Richard Gamarra of Queens is a former Latin King gangbanger and after seven years in the prison system convicted of assault and weapon convictions will graduate this month from Columbia with a master’s degree in public health.
“When there’s a will, there’s a way. This is historic for me. It’s very humbling. I won’t believe it until I have that diploma in my hands,” says Gamarra.
He was the youngest of five children from an immigrant family and reflects on the challenges he faced growing up in Flushing, Queens. He got caught up in violence and peer pressure and got in a cycle of getting in trouble.
He was in prison from age 19. in 2011 After spending some time in solitary confinement he was motived to make a change. He enrolled in a course at Woodbourne Correctional Facility in public health taught by Columbia professor Robert Fullilove. He proved to be bright and caught the attention of Fullilove right away who calls him a role model and a stand out.
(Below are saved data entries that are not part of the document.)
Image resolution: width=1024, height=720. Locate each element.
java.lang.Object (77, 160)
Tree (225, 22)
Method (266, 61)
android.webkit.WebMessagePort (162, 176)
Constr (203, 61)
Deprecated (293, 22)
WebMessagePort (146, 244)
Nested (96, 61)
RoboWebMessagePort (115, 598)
“A couple of good students always stand out, I told him, ‘Come to Columbia. I’ll make it happen,” says Fullilove.
Gamarra followed up with this offer and started the application process after being released in 2013 especially motivated after an emotional visit from his four-year-old daughter. “She was confused,” he said. “She was like, ‘Why can’t I sit with you? Why can’t I hug you? Why are you on the other side of this glass?’ That really broke me. I said to myself, ‘I need to go home to that girl.’ ”
Gamarra was on the campus in Morningside Heights when high schoolers were visiting recently. They shouted at him that he inspires them and that they want to go there and be like him. “You can be me one day!” he shouted back. “Just don’t be like the me in high school.”
“For me, education rehabilitated me,” he says.